ST. GEORGE — Following news that a bill moving through the Utah Legislature to drop ‘Dixie’ from Dixie State University’s name came into doubt Thursday evening, additional information was presented to St. George News that could indicate at least some Utah senators never intended to hear the bill on the floor.
As originally reported Thursday by St. George News, reports surfaced that the proposed legislation was effectively killed in a closed meeting of Utah Republican senators.
The bill, Name Change Process for Dixie State University, designated HB 278, passed through the Utah House of Representatives on Feb. 10 in a 51-20 vote. It was received by and introduced in the Senate Wednesday, and its last location was the Senate Rules Committee.
But an email communication between St. George News reader David Rasmussen and Washington County Sen. Don Ipson dated Jan. 21 indicates that the Senate had likely decided before it even reached the House floor that it would not consider the bill.
Rasmussen told St.

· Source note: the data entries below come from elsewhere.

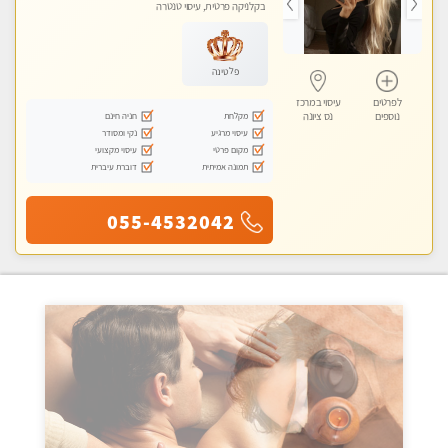
בקלניקה פרטית, עיסוי טנטרה
פלטינה
לפרטים
עיסוי במרכז
מקלחת
חניה חינם
נוספים
נס ציונה
עיסוי מרגיע
נקי ומסודר
מקום פרטי
עיסוי מקצועי
תמונה אמיתית
דוברת עיברית
055-4532042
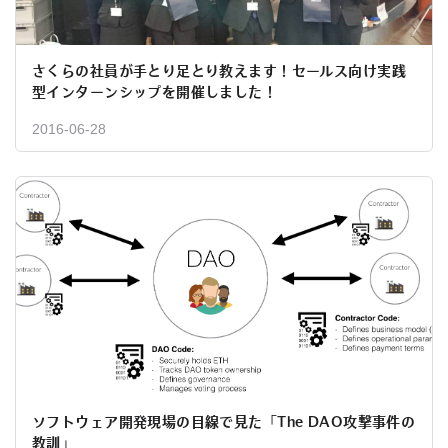
さくらの社員が手とり足とり教えます！セールス向け実践
型インターンシップを開催しました！
2016-06-28
ソフトウェア開発現場の目線で見た「The DAO攻撃事件の
教訓」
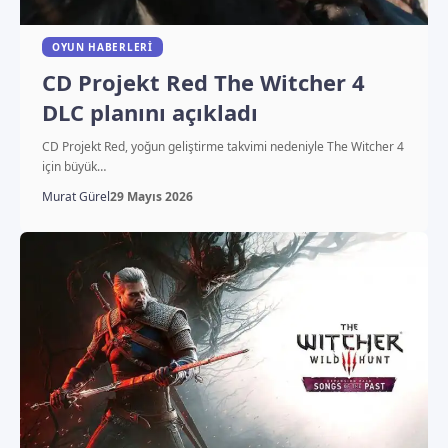
OYUN HABERLERI
CD Projekt Red The Witcher 4
DLC planını açıkladı
CD Projekt Red, yoğun geliştirme takvimi nedeniyle The Witcher 4
için büyük…
Murat Gürel
29 Mayıs 2026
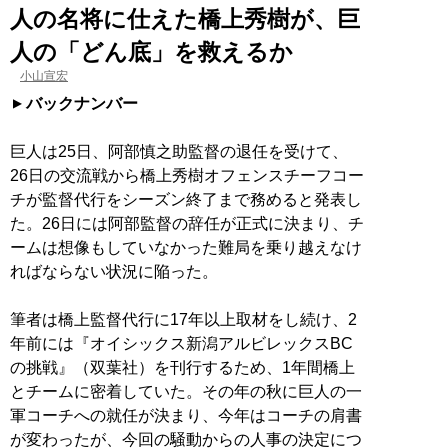
人の名将に仕えた橋上秀樹が、巨
人の「どん底」を救えるか
小山宣宏
バックナンバー
巨人は25日、阿部慎之助監督の退任を受けて、
26日の交流戦から橋上秀樹オフェンスチーフコー
チが監督代行をシーズン終了まで務めると発表し
た。26日には阿部監督の辞任が正式に決まり、チ
ームは想像もしていなかった難局を乗り越えなけ
ればならない状況に陥った。
筆者は橋上監督代行に17年以上取材をし続け、2
年前には『オイシックス新潟アルビレックスBC
の挑戦』（双葉社）を刊行するため、1年間橋上
とチームに密着していた。その年の秋に巨人の一
軍コーチへの就任が決まり、今年はコーチの肩書
が変わったが、今回の騒動からの人事の決定につ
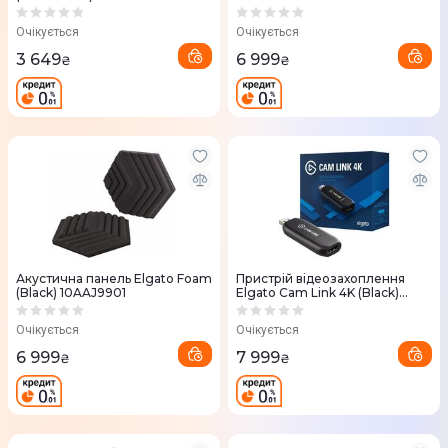
(RZ20-04790100-R3M1)
Очікується
Очікується
3 649
6 999
₴
₴
Акустична панель Elgato Foam
Пристрій відеозахоплення
(Black) 10AAJ9901
Elgato Cam Link 4K (Black)
10GAM9901
Очікується
Очікується
6 999
7 999
₴
₴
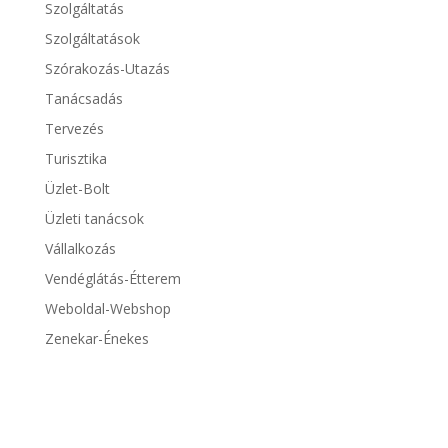
Szolgáltatás
Szolgáltatások
Szórakozás-Utazás
Tanácsadás
Tervezés
Turisztika
Üzlet-Bolt
Üzleti tanácsok
Vállalkozás
Vendéglátás-Étterem
Weboldal-Webshop
Zenekar-Énekes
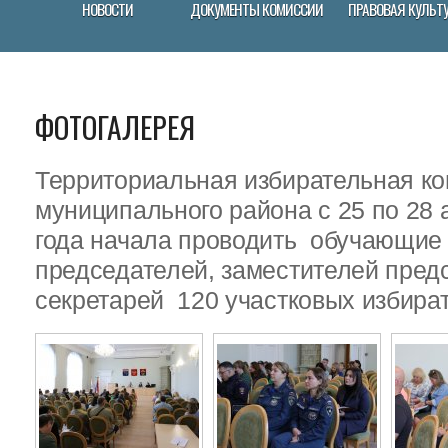
НОВОСТИ
ДОКУМЕНТЫ КОМИССИИ
ПРАВОВАЯ КУЛЬТ
ФОТОГАЛЕРЕЯ
Территориальная избирательная ко
муниципального района с 25 по 28 
года начала проводить обучающие
председателей, заместителей пред
секретарей 120 участковых избира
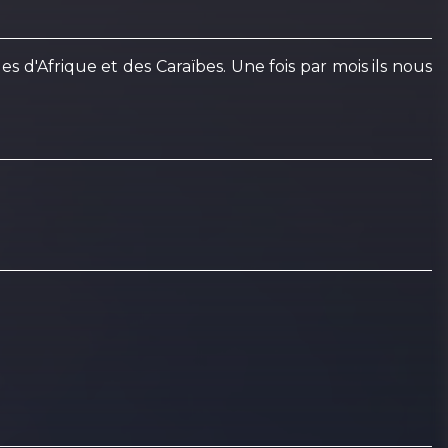
 d'Afrique et des Caraïbes. Une fois par mois ils nous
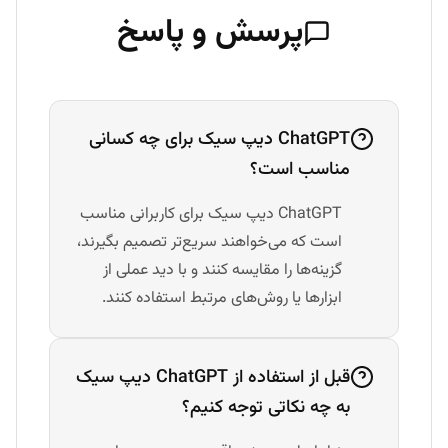
پرسش و پاسخ
ChatGPT دیپ سیک برای چه کسانی
مناسب است؟
ChatGPT دیپ سیک برای کاربرانی مناسب
است که می‌خواهند سریع‌تر تصمیم بگیرند،
گزینه‌ها را مقایسه کنند و با دید عملی از
ابزارها یا روش‌های مرتبط استفاده کنند.
قبل از استفاده از ChatGPT دیپ سیک
به چه نکاتی توجه کنیم؟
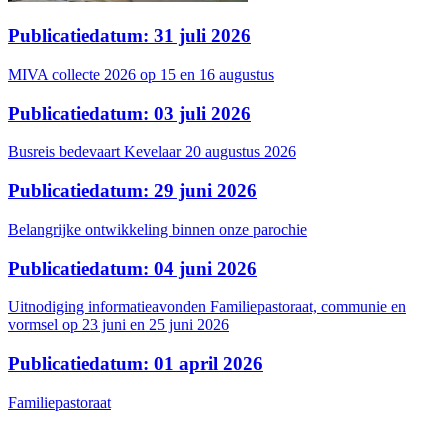
Publicatiedatum: 31 juli 2026
MIVA collecte 2026 op 15 en 16 augustus
Publicatiedatum: 03 juli 2026
Busreis bedevaart Kevelaar 20 augustus 2026
Publicatiedatum: 29 juni 2026
Belangrijke ontwikkeling binnen onze parochie
Publicatiedatum: 04 juni 2026
Uitnodiging informatieavonden Familiepastoraat, communie en
vormsel op 23 juni en 25 juni 2026
Publicatiedatum: 01 april 2026
Familiepastoraat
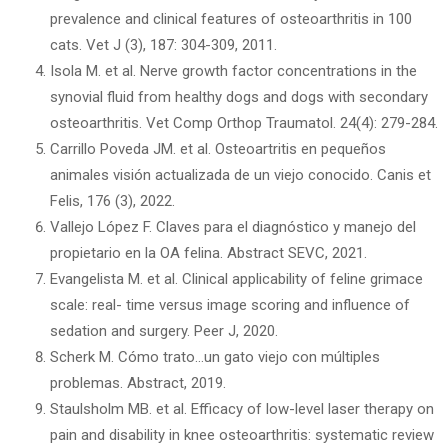
prevalence and clinical features of osteoarthritis in 100
cats. Vet J (3), 187: 304-309, 2011.
Isola M. et al. Nerve growth factor concentrations in the
synovial fluid from healthy dogs and dogs with secondary
osteoarthritis. Vet Comp Orthop Traumatol. 24(4): 279-284.
Carrillo Poveda JM. et al. Osteoartritis en pequeños
animales visión actualizada de un viejo conocido. Canis et
Felis, 176 (3), 2022.
Vallejo López F. Claves para el diagnóstico y manejo del
propietario en la OA felina. Abstract SEVC, 2021.
Evangelista M. et al. Clinical applicability of feline grimace
scale: real- time versus image scoring and influence of
sedation and surgery. Peer J, 2020.
Scherk M. Cómo trato…un gato viejo con múltiples
problemas. Abstract, 2019.
Staulsholm MB. et al. Efficacy of low-level laser therapy on
pain and disability in knee osteoarthritis: systematic review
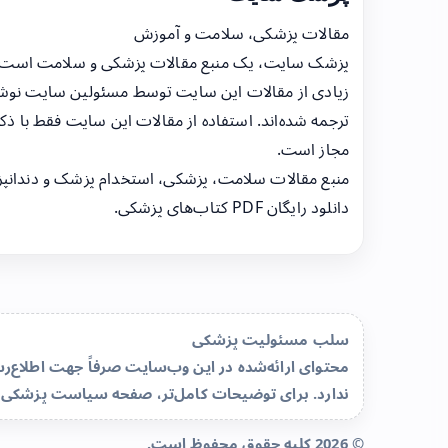
مقالات پزشکی، سلامت و آموزش
پزشک سایت، یک منبع مقالات پزشکی و سلامت است
زیادی از مقالات این سایت توسط مسئولین سایت نوشت
ترجمه شده‌اند. استفاده از مقالات این سایت فقط با ذکر
مجاز است.
منبع مقالات سلامت، پزشکی، استخدام پزشک و دندانپ
دانلود رایگان PDF کتاب‌های پزشکی.
سلب مسئولیت پزشکی
محتوای ارائه‌شده در این وب‌سایت صرفاً جهت اطلاع
ندارد. برای توضیحات کامل‌تر، صفحه
سیاست پزشکی 
© 2026 کلیه حقوق محفوظ است.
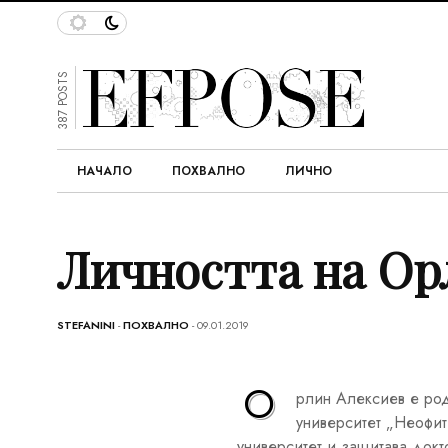
387 POSTS
НАЧАЛО
ПОХВАЛНО
ЛИЧНО
Личността на Ор
STEFANINI
-
ПОХВАЛНО
- 09.01.2019
О
рлин Алексиев е род
университет „Неофит
университет и защитава док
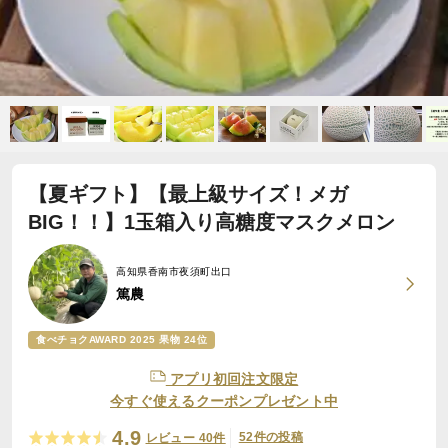
【夏ギフト】【最上級サイズ！メガ
BIG！！】1玉箱入り高糖度マスクメロン
高知県香南市夜須町出口
篤農
食べチョクAWARD 2025 果物 24位
アプリ初回注文限定
今すぐ使えるクーポンプレゼント中
4.9
52件の投稿
レビュー 40件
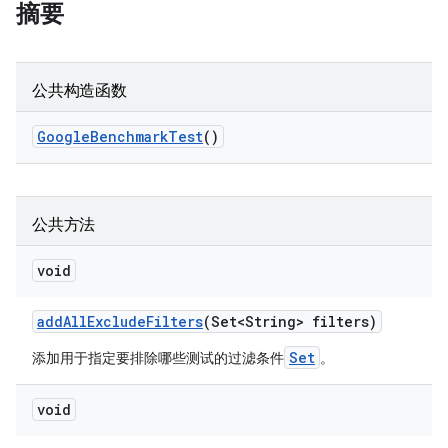
摘要
公共构造函数
Google
Benchmark
Test
()
公共方法
void
add
All
Exclude
Filters
(Set<String> filters)
Set
添加用于指定要排除哪些测试的过滤条件
。
void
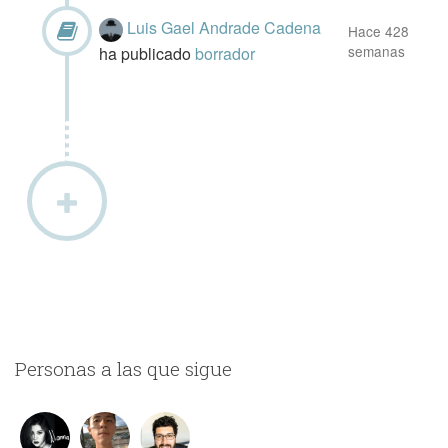
Luis Gael Andrade Cadena
Hace 428
semanas
ha publicado
borrador
Personas a las que sigue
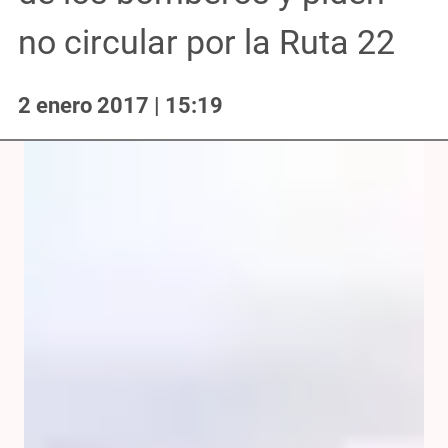
no circular por la Ruta 22
2 enero 2017 | 15:19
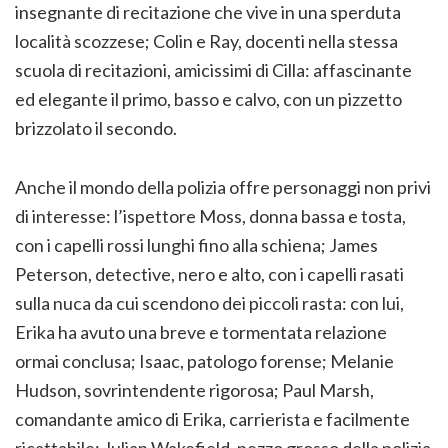
insegnante di recitazione che vive in una sperduta
località scozzese; Colin e Ray, docenti nella stessa
scuola di recitazioni, amicissimi di Cilla: affascinante
ed elegante il primo, basso e calvo, con un pizzetto
brizzolato il secondo.
Anche il mondo della polizia offre personaggi non privi
di interesse: l’ispettore Moss, donna bassa e tosta,
con i capelli rossi lunghi fino alla schiena; James
Peterson, detective, nero e alto, con i capelli rasati
sulla nuca da cui scendono dei piccoli rasta: con lui,
Erika ha avuto una breve e tormentata relazione
ormai conclusa; Isaac, patologo forense; Melanie
Hudson, sovrintendente rigorosa; Paul Marsh,
comandante amico di Erika, carrierista e facilmente
ricattabile; Julian Wakefield, pezzo grosso della polizia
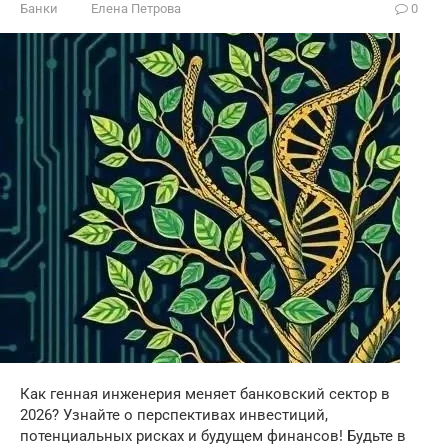
Банки
Елена Петрова
0
Как генная инженерия меняет банковский сектор в
2026? Узнайте о перспективах инвестиций,
потенциальных рисках и будущем финансов! Будьте в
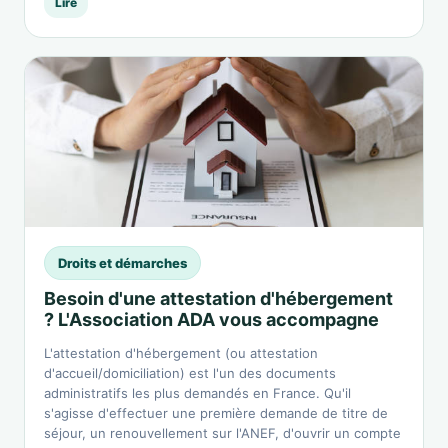
Lire
Droits et démarches
Besoin d'une attestation d'hébergement
? L'Association ADA vous accompagne
L'attestation d'hébergement (ou attestation
d'accueil/domiciliation) est l'un des documents
administratifs les plus demandés en France. Qu'il
s'agisse d'effectuer une première demande de titre de
séjour, un renouvellement sur l'ANEF, d'ouvrir un compte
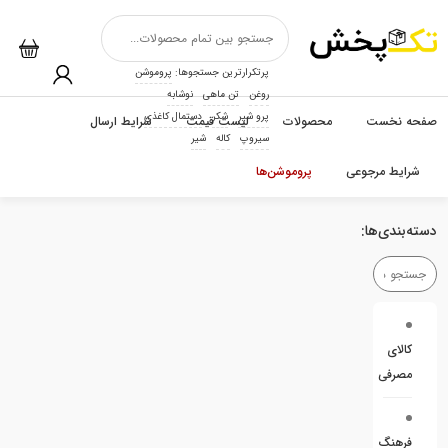
پرتکرارترین جستجوها:
پروموشن
روغن
تن ماهی
نوشابه
پرو شیر
شکر
دستمال کاغذی
صفحه نخست
محصولات
لیست قیمت
شرایط ارسال
سیروپ
کاله
شیر
شرایط مرجوعی
پروموشن‌ها
دسته‌بندی‌ها:
کالای
مصرفی
فرهنگ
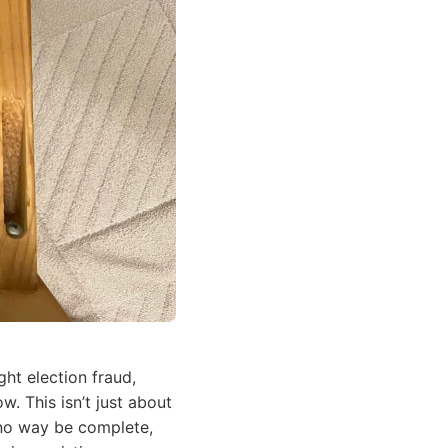
ht election fraud,
. This isn’t just about
n no way be complete,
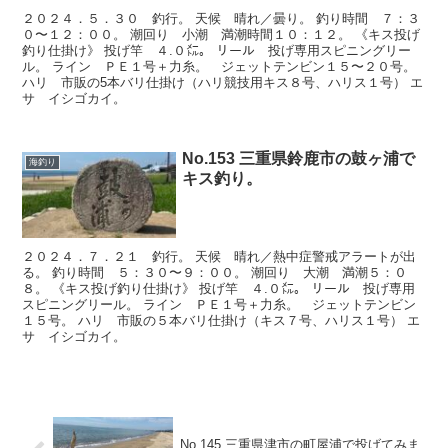
２０２４．５．３０ 釣行。 天候 晴れ／曇り。 釣り時間 ７：３
０〜１２：００。 潮回り 小潮 満潮時間１０：１２。 《キス投げ
釣り仕掛け》 投げ竿 ４.０㍍。 リール 投げ専用スピニングリー
ル。 ライン ＰＥ１号＋力糸。 ジェットテンビン１５〜２０号。
ハリ 市販の5本バリ仕掛け（ハリ競技用キス８号、ハリス１号） エ
サ イシゴカイ。
No.153 三重県鈴鹿市の鼓ヶ浦で
海釣り
キス釣り。
２０２４．７．２１ 釣行。 天候 晴れ／熱中症警戒アラートが出
る。 釣り時間 ５：３０〜９：００。 潮回り 大潮 満潮５：０
８。 《キス投げ釣り仕掛け》 投げ竿 ４.０㍍。 リール 投げ専用
スピニングリール。 ライン ＰＥ１号＋力糸。 ジェットテンビン
１５号。 ハリ 市販の５本バリ仕掛け（キス７号、ハリス１号） エ
サ イシゴカイ。
No.145 三重県津市の町屋浦で投げてみま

George News he had been following the name change issue very closely and had been doing a lot of research. Following a January forum hosted by the Dixie State University Institute of Politics, Rasmussen wrote to Ipson expressing his support for the name change.
The email response from Ipson said the following:
Thank you for sharing your thoughts with me. While I respect your perspective, I am personally supportive of keeping the name. I have discussed this issue with my colleagues in the Senate and shared the feedback I am hearing from constituents. Based on these conversations, it does not seem likely that we will consider legislation dealing with this issue this session.
After Thursday’s report that the bill had been killed behind closed doors, Ipson told the Associated Press that negotiations around the bill are ongoing but it is unclear if an agreement will be reached before the session ends.
“The community is not ready to give up the name by and large,” Ipson told reporters in the AP story.
While many in the Southern Utah community have expressed support for keeping the name “Dixie” in the institution, the Senate came under fire in the AP report by the left-leaning group Alliance for a Better Utah for not bringing it to the floor for a vote in the public eye.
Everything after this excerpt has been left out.